WHAT TO PRODUCE: Pull every line with the word "which" out of the entries below.

DATA FOR THIS TASK:
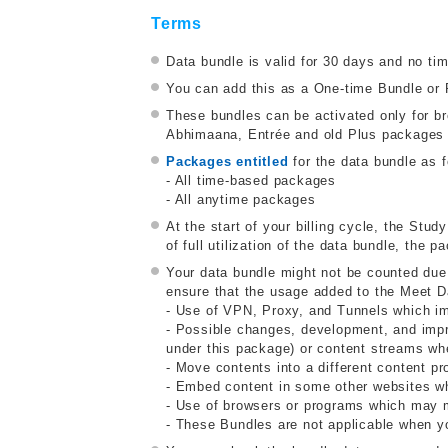
Terms
Data bundle is valid for 30 days and no ti
You can add this as a One-time Bundle or 
These bundles can be activated only for 
Abhimaana, Entrée and old Plus packages a
Packages entitled
for the data bundle as f
- All time-based packages
- All anytime packages
At the start of your billing cycle, the Stud
of full utilization of the data bundle, the
Your data bundle might not be counted due
ensure that the usage added to the Meet D
- Use of VPN, Proxy, and Tunnels which impa
- Possible changes, development, and impr
under this package) or content streams whe
- Move contents into a different content pr
- Embed content in some other websites wh
- Use of browsers or programs which may mo
- These Bundles are not applicable when y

OUTPUT OF THE EXERCISE:
- Use of VPN, Proxy, and Tunnels which impa
- Use of browsers or programs which may mo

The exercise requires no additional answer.